Milameline (previously known as RU 35926/CI-979), a partial muscarinic agonist that was developed as a cognition-enhancing agent for the treatment of patients with Alzheimer's disease. In spite of this drug has achieved phase III clinical trials, further studies were apparently discontinued.

Semapimod (CNI-1493) is a cytokine inhibitor and synthetic guanylhydrazone mitogen-activated protein kinase blocker, is being developed by Cytokine PharmaSciences as a potential treatment for Crohn's disease and other inflammatory conditions. As of December 2001, a phase I study demonstrating the safety of the compound had been completed and phase II trials for psoriasis and Crohn's disease were ongoing. In April 2003, preclinical and early clinical studies were underway for a variety of indications, including congestive heart failure and pancreatitis. Semapimod inhibits activation of p38 MAPK and NF-κB and induction of cyclooxygenase-2 by TLR ligands, but not by IL-1β or stresses. Semapimod inhibits TLR4 signaling (IC50 ≈0.3 umol) and acts by desensitizing cells to LPS; it fails to block responses to LPS concentrations of ≥5 ug/ml. Semapimod had been in phase II clinical trials by Ferring Pharmaceuticals for the treatment of Crohn's disease. However, this research has been discontinued. Semapimod is in phase I clinical trials for the treatment of autoimmune disorders and inflammation.

Tazomeline (also known as LY 287041), a neuropsychiatric agent, is a muscarinic M1 acetylcholine receptor agonist that was studied in patients with cognitive dysfunction. Tazomeline participated in clinical trials for the treatment of Alzheimer’s disease and dementia. However, all these studied were discontinued for unknown reasons.

Espatropate (UK 88060) is an antagonist of M3 muscarinic receptors. Espatropate is a bronchodilator with anticholinergic activity. It was undergoing preclinical development with Pfizer for the treatment of asthma.
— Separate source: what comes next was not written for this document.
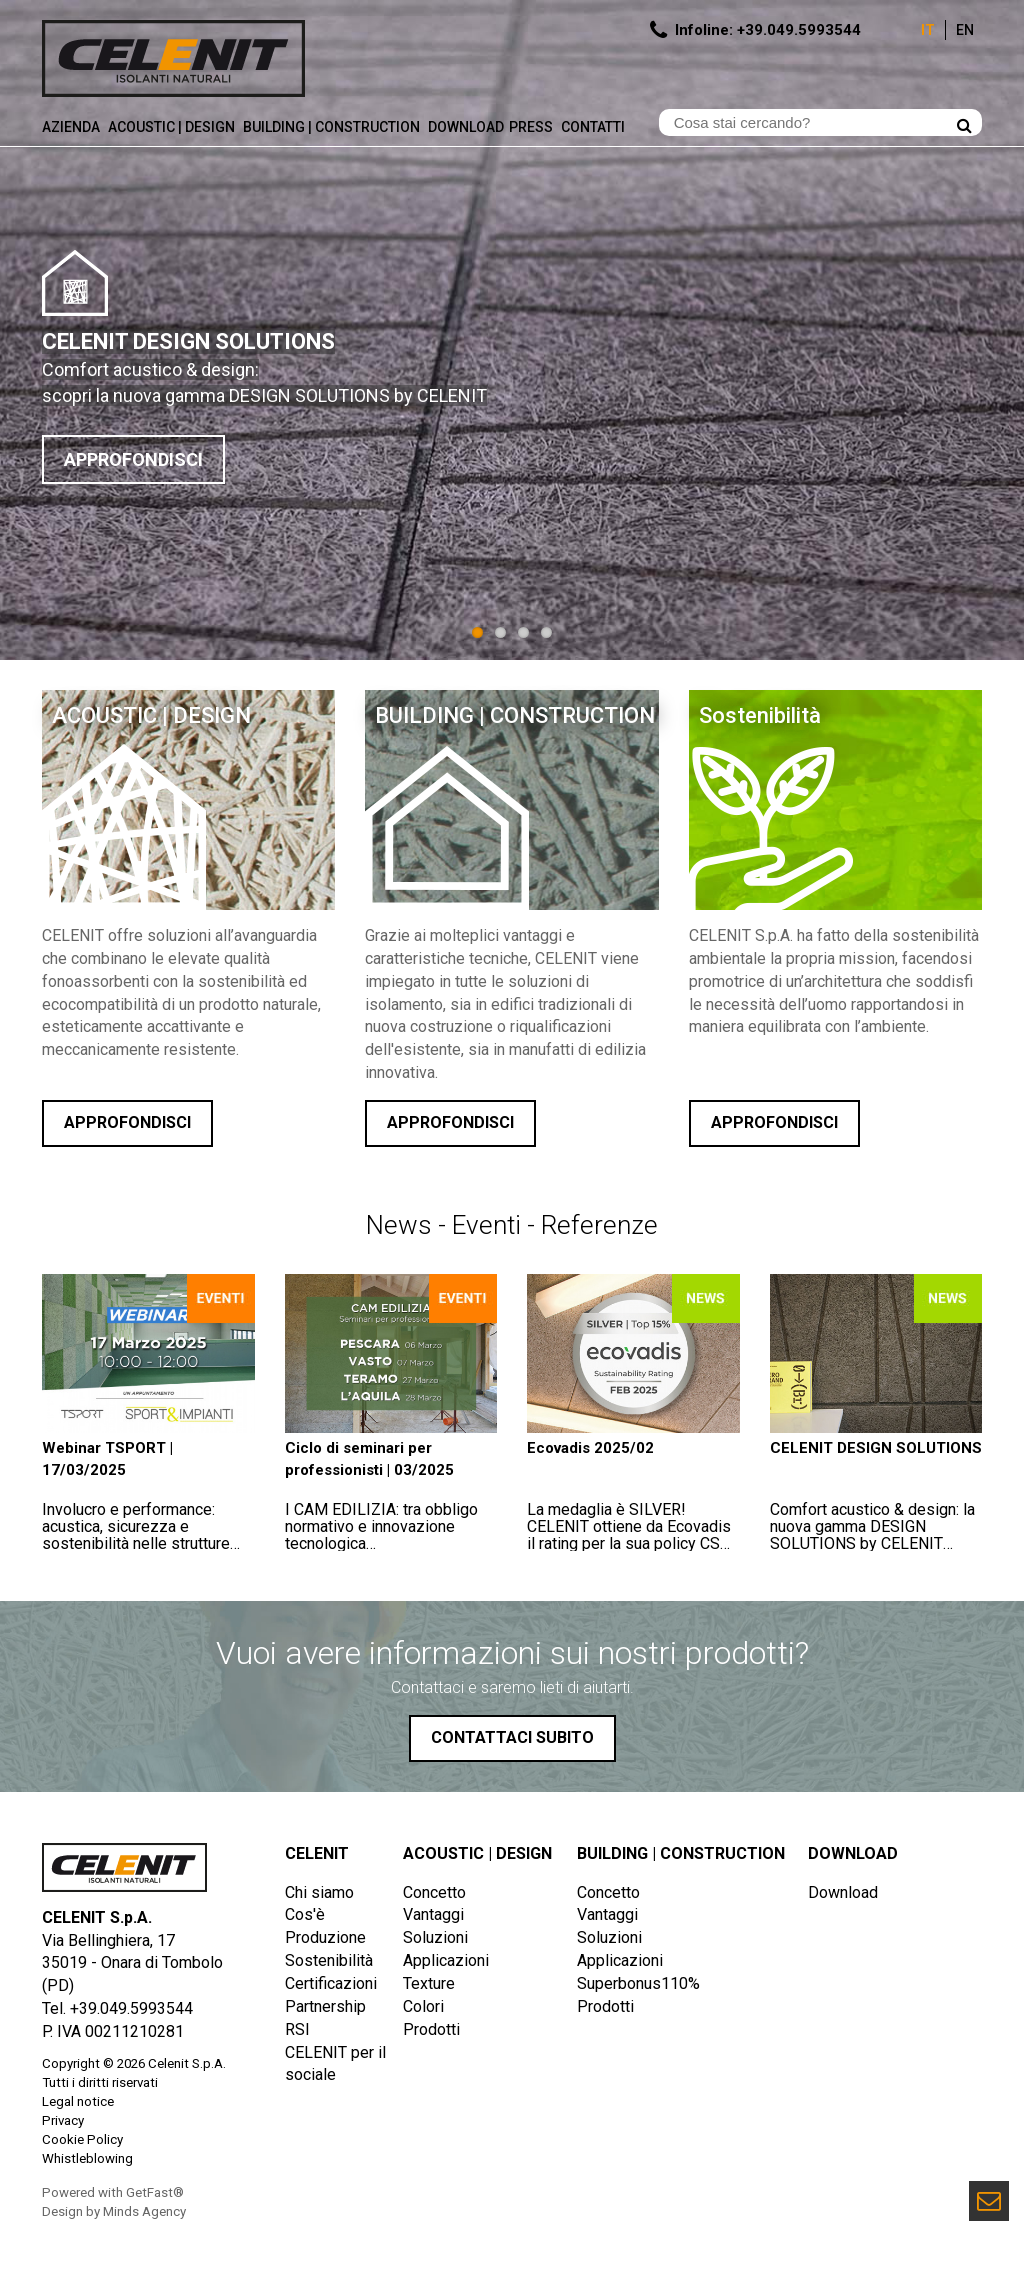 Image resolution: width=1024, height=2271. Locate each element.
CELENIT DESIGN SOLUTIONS (876, 1448)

GTS-21 (also known as DMBX-A), a selective alpha-7 nicotinic acetylcholine receptor agonist that has demonstrated memory and cognition enhancement activity in human clinical trials. GTS-21 has been studied in Phase II in patients with schizophrenia and in patients with Alzheimer disease. However, these studies were discontinued. GTS-21 was also involved in phase II to reduce negative affect, improve cognition and/or reduce smoking relapse in healthy adult men and women who are chronic cigarette smokers. However, this study was withdrawn. Besides, GTS-21 has participated in phase II to investigate safety and efficacy in adults with attention-deficit hyperactivity disorder.

ISPRONICLINE is a partial agonist at the a4b2 subtype of nicotinic acetylcholine receptors (nAChRs) without interaction with other nAChRs or other receptor systems. It has antidepressant, nootropic, and neuroprotective effects. It progressed to phase II clinical trials for the treatment of dementia and Alzheimer's disease but is no longer under development.